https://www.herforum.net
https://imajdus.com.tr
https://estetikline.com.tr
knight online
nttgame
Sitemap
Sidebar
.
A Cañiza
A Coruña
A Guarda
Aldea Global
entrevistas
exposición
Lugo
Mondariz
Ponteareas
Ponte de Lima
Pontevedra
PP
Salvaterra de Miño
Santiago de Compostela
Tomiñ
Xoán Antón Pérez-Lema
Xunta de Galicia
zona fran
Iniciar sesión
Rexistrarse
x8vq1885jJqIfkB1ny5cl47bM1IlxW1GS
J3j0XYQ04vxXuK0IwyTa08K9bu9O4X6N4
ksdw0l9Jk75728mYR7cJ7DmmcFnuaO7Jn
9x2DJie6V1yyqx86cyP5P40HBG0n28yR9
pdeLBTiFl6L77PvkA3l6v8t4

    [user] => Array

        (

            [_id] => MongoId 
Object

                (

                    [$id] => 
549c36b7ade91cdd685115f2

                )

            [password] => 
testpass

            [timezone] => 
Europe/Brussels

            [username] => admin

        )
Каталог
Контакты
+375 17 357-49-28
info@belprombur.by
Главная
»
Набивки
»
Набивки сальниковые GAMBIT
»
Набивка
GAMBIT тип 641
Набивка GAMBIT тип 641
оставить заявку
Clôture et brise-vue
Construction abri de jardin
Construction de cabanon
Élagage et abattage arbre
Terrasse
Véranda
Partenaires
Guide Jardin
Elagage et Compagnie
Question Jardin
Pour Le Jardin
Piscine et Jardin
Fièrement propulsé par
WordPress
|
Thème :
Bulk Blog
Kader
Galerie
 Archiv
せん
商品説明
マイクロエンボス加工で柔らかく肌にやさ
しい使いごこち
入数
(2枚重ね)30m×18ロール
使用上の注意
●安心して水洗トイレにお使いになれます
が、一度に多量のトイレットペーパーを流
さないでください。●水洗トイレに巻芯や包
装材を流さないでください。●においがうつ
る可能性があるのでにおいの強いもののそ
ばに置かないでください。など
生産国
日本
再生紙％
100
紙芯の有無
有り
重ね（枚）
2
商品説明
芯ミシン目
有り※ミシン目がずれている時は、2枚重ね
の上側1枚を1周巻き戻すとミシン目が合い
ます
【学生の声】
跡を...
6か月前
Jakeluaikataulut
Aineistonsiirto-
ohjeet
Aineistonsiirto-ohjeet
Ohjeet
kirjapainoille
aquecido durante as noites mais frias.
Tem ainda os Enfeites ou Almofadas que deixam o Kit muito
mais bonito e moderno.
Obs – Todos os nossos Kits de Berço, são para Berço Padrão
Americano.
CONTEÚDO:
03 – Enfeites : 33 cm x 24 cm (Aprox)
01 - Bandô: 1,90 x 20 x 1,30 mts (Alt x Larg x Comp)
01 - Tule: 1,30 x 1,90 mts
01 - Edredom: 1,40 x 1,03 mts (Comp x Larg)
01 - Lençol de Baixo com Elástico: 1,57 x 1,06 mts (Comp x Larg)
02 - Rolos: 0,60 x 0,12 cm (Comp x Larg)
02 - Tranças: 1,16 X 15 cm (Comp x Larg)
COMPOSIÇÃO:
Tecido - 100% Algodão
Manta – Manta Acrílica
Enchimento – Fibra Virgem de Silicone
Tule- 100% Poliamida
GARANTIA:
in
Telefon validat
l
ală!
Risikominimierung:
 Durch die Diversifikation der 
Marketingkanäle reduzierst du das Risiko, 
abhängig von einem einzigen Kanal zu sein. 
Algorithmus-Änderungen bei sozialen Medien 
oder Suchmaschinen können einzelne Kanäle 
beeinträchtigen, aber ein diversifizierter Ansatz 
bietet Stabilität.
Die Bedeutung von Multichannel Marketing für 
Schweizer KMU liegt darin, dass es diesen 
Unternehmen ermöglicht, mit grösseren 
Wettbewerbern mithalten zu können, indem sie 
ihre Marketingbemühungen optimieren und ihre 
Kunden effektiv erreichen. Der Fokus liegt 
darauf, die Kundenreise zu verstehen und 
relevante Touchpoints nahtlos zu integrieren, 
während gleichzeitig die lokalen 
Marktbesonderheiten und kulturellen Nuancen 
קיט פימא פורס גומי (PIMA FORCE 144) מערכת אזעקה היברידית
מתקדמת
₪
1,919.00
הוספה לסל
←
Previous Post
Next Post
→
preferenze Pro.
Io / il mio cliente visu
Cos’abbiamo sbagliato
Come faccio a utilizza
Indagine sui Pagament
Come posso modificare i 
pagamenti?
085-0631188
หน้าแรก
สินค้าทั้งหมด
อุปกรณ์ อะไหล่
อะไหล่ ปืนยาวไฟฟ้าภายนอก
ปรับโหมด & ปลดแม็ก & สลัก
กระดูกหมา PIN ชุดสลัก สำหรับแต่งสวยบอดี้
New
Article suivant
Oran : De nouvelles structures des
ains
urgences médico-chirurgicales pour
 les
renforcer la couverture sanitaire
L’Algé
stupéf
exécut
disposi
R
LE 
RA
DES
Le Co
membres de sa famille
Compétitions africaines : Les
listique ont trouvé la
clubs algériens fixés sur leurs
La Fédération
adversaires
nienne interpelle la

::::::

If a line of the entries above holds the word "Construction", count it; report only how many such lines there are.

_Exercise answer:_
2